Let’s take a brief look at some basic requirements.
Billing data
Collecting and processing monthly meter reads is a primary purpose of any metering system. This sometimes became the blinding focus of many metering companies and led to a number of system designs that were best suited to simply read meters once a month.
When an AMI system was designed to occasionally read meters, doing anything time critical over that network or with that data (demand response, distribution automation, outage management, etc.) is often disappointing.
Successful manufacturers in this market modeled their systems after proven concepts already used by the IT industry. This means considering many meters, load control switches and other endpoints as devices that not only return a reading when asked, but provide unsolicited messages of real world events as they take place on the system.
Meter data needs to be more than a number on the bill to make financial sense. The data has to be fast, dynamic and actionable.
If your proposed AMI system is capable of providing unsolicited data and alarms, it greatly increases in value when you pipe that data to a SCADA or outage management system down the road.
Meter data management (MDM)
An MDM system is sometimes necessary, depending on a utility’s intention with the collected data. Collecting the large amounts of data captured by modern smart meters can be problematic if specific rules and guidelines aren’t defined for the archiving of this data.

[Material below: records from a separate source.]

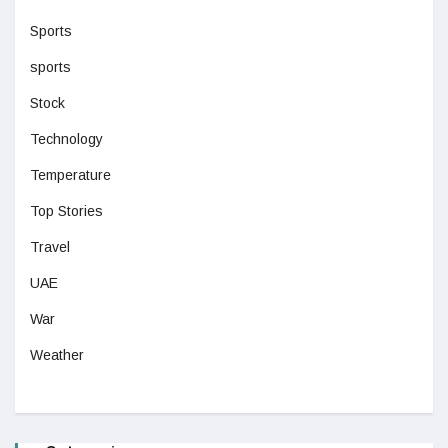
Sports
sports
Stock
Technology
Temperature
Top Stories
Travel
UAE
War
Weather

An MDM provides a method for long-term data storage and the subsequent on-demand retrieval of this data for later evaluation. It should be noted that not all utilities with an AMI system require an MDM at all.
In fact, many AMI systems are now capable of performing many of the tasks once limited to those systems.
Theft identification
Customers have stolen power for decades, costing utilities 1 to 3 percent of revenue or about $6 billion industry-wide each year. This phenomenon is even harder on utilities in tough economic times as they struggle with decreased sales and higher theft rates.

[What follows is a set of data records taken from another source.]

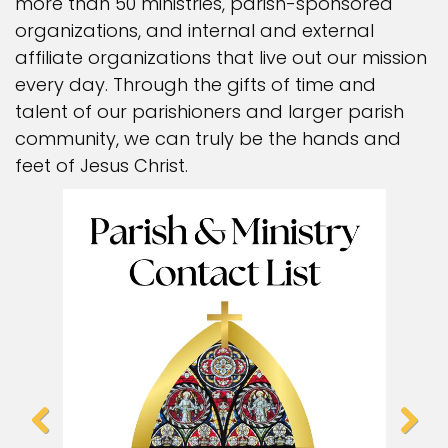
more than 50 ministries, parish-sponsored
organizations, and internal and external
affiliate organizations that live out our mission
every day. Through the gifts of time and
talent of our parishioners and larger parish
community, we can truly be the hands and
feet of Jesus Christ.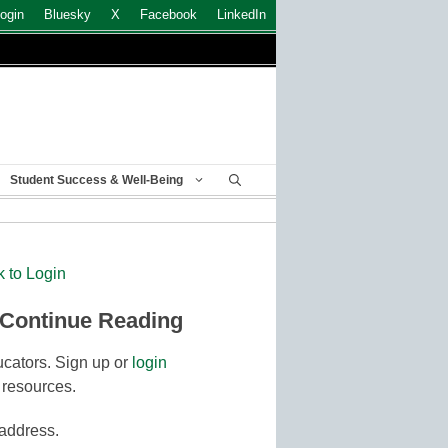
ogin
Bluesky
X
Facebook
LinkedIn
Student Success & Well-Being
k to Login
 Continue Reading
cators. Sign up or
login
 resources.
 address.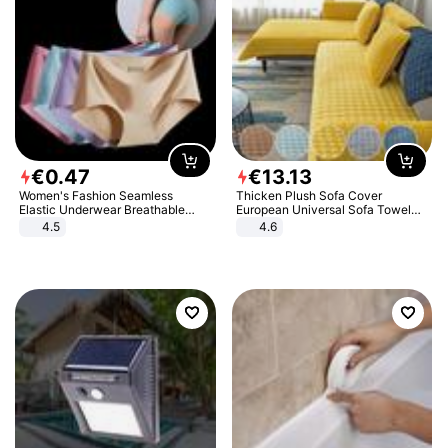
€
0
.
47
€
13
.
13
Women's Fashion Seamless
Thicken Plush Sofa Cover
Elastic Underwear Breathable
European Universal Sofa Towel
Quick-Dry Ice Silk Panties Briefs
Cover Slip Resistant Couch Cover
4.5
4.6
Comfy High Quality
Sofa Towel for Living Room Decor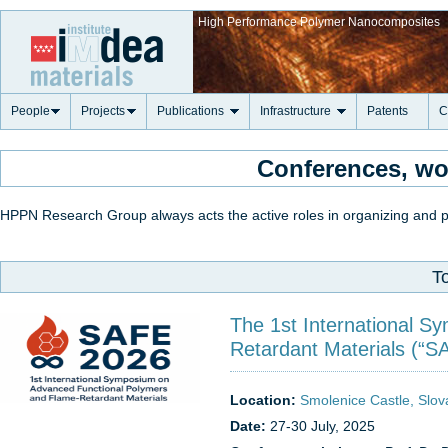
High Performance Polymer Nanocomposites
People
Projects
Publications
Infrastructure
Patents
C
Conferences, w
HPPN Research Group always acts the active roles in organizing and pa
T
The 1st International 
Retardant Materials (“S
Location:
Smolenice Castle, Slov
Date:
27-30 July, 2025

Look for a solution able to both compare total delivered power from the substation with the aggregated meter totals to isolate power theft. You get bonus points if it has a built-in graphical, map-based interface to quickly identify stolen and swapped meters.

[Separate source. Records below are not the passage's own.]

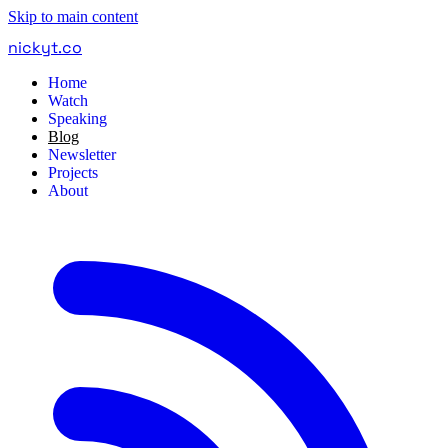
Skip to main content
nickyt
.
co
Home
Watch
Speaking
Blog
Newsletter
Projects
About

Demand response or load management
Demand response or load management devices are used to control energy consumption during peak usage times and are installed on air conditioners, electric water heaters, dual-fuel systems, irrigation pivots and other applications.
It’s very closely tied to AMI because it so naturally fits within the same communications infrastructure such as a mesh network. But many manufacturers have fallen victim to some bad assumptions regarding what a load control device should do. In short, they need to be more than on/off boxes.
- Dual-fuel applications require a single pole/double throw relay capable of preventing both heat sources from running simultaneously.
- Air conditioners require a control relay designed for a National Electrical Code (NEC) class 1 circuit to interrupt the 24-volt signal from the thermostat. This is typically a 5-amp relay. Using a relay designed for larger loads can actually prematurely fail since relays depend on a minimum wetting current capable of overcoming contact oxidation, especially in high humidity areas.
- When controlling loads with a 240 VAC supply such as water heaters or pool pumps, some local inspectors or “Authority Having Jurisdiction (AHJ)” require both 120 VAC legs be interrupted, but this can vary with most inspectors allowing only one leg to be interrupted.
- Irrigation pivots require control devices able to enforce a minimum off time. When this type of load is controlled, some pumps will actually spin backwards as the water drains back. If power is prematurely restored, the resulting torque and resistance can actually cause severe electrical or mechanical damage.
The software running the load control event also needs to be somewhat smart by allowing meaningful integrations into other systems such as substation metering or a SCADA system (for peak based control) and the utilities power provider when purchased power contracts require demand response coordination as a condition of the agreement.
Demand response can be a key differentiator when creating the business case for an AMI system, but it also has the potential to handcuff a utility if overlooked.
If you’re considering a comprehensive AMI system, make sure you know what questions to ask before it’s too late.